§ **Exercise directions**
Repeat exactly, and only, the lines from the one containing "Ojalá pudiera quedarme más por aquí" through the end of the records.

(Saved entries)
────────────────

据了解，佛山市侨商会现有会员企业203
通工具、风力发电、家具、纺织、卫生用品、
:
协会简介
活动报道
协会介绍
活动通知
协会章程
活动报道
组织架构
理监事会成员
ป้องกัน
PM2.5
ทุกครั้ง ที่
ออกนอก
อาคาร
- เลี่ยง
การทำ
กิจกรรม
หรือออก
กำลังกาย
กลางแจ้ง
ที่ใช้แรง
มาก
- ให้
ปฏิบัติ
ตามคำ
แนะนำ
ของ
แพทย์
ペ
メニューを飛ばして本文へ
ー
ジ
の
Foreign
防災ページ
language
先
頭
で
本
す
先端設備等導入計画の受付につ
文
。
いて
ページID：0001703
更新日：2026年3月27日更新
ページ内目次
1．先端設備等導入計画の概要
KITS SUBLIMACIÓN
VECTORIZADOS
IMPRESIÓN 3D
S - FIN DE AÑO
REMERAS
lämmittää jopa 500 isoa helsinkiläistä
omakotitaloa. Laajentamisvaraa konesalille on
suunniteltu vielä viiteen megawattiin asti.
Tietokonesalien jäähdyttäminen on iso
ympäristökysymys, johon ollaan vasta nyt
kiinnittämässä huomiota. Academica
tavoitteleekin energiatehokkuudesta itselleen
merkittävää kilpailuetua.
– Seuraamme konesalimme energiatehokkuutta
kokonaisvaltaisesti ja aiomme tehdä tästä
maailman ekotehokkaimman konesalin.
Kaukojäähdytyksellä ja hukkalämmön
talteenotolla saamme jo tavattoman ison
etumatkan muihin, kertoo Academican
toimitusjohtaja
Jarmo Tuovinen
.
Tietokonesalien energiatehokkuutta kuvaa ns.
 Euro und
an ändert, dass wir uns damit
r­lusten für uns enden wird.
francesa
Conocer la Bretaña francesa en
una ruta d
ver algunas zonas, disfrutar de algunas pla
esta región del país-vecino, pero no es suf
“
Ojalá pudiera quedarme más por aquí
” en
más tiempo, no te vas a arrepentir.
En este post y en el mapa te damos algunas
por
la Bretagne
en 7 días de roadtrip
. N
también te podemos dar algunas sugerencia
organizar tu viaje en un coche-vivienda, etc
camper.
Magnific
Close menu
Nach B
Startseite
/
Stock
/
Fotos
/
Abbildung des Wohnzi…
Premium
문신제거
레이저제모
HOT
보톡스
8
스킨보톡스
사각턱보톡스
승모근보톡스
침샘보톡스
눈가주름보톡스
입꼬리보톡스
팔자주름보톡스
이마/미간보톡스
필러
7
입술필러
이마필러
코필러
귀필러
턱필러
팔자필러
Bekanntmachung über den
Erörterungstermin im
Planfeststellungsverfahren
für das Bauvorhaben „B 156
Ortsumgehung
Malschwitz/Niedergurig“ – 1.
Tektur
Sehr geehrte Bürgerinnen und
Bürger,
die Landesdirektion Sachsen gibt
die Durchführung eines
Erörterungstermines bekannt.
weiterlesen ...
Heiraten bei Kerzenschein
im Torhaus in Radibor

────────────────

§ **Solution to this exercise**
Ojalá pudiera quedarme más por aquí
” en
más tiempo, no te vas a arrepentir.
En este post y en el mapa te damos algunas
por
la Bretagne
en 7 días de roadtrip
. N
también te podemos dar algunas sugerencia
organizar tu viaje en un coche-vivienda, etc
camper.
Magnific
Close menu
Nach B
Startseite
/
Stock
/
Fotos
/
Abbildung des Wohnzi…
Premium
문신제거
레이저제모
HOT
보톡스
8
스킨보톡스
사각턱보톡스
승모근보톡스
침샘보톡스
눈가주름보톡스
입꼬리보톡스
팔자주름보톡스
이마/미간보톡스
필러
7
입술필러
이마필러
코필러
귀필러
턱필러
팔자필러
Bekanntmachung über den
Erörterungstermin im
Planfeststellungsverfahren
für das Bauvorhaben „B 156
Ortsumgehung
Malschwitz/Niedergurig“ – 1.
Tektur
Sehr geehrte Bürgerinnen und
Bürger,
die Landesdirektion Sachsen gibt
die Durchführung eines
Erörterungstermines bekannt.
weiterlesen ...
Heiraten bei Kerzenschein
im Torhaus in Radibor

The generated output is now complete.